Records for this task Start Marker

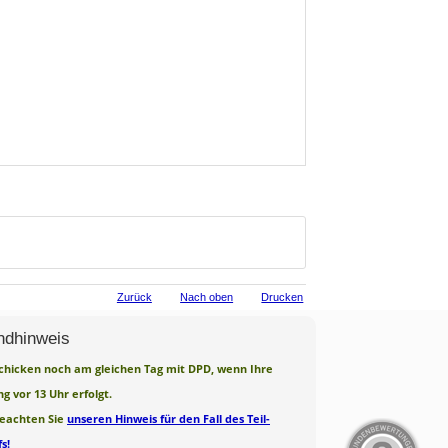
Zurück
Nach oben
Drucken
ndhinweis
chicken noch am gleichen Tag mit DPD, wenn Ihre
ng vor 13 Uhr erfolgt.
beachten Sie
unseren Hinweis für den Fall des Teil-
s!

Records for this task End Marker

Aim of the task → Give back the entries verbatim. Do not include any picture.

Finished exercise →
Zurück
Nach oben
Drucken
ndhinweis
chicken noch am gleichen Tag mit DPD, wenn Ihre
ng vor 13 Uhr erfolgt.
beachten Sie
unseren Hinweis für den Fall des Teil-
s!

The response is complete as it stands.